▶ _WORK REQUIRED_
The answer should consist of every line in the material below that has the word "Apollo".

▶ _DATASET CONTENT_

------------------------

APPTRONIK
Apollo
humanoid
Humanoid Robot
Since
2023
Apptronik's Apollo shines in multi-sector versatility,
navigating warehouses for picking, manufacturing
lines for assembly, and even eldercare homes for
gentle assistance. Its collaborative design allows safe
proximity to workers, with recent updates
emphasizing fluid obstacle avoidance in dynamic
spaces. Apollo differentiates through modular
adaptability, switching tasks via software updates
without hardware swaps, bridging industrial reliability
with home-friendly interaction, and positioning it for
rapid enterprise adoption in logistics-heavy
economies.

------------------------

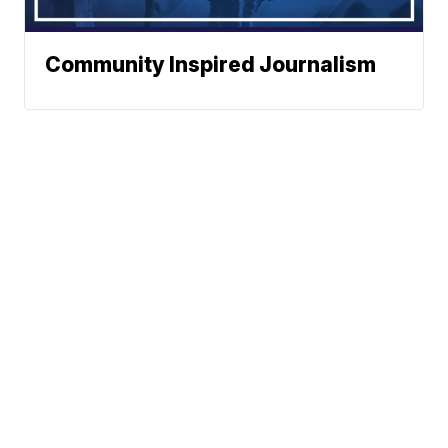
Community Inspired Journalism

------------------------

▶ _EXERCISE RESPONSE_
Apollo
Apptronik's Apollo shines in multi-sector versatility,
spaces. Apollo differentiates through modular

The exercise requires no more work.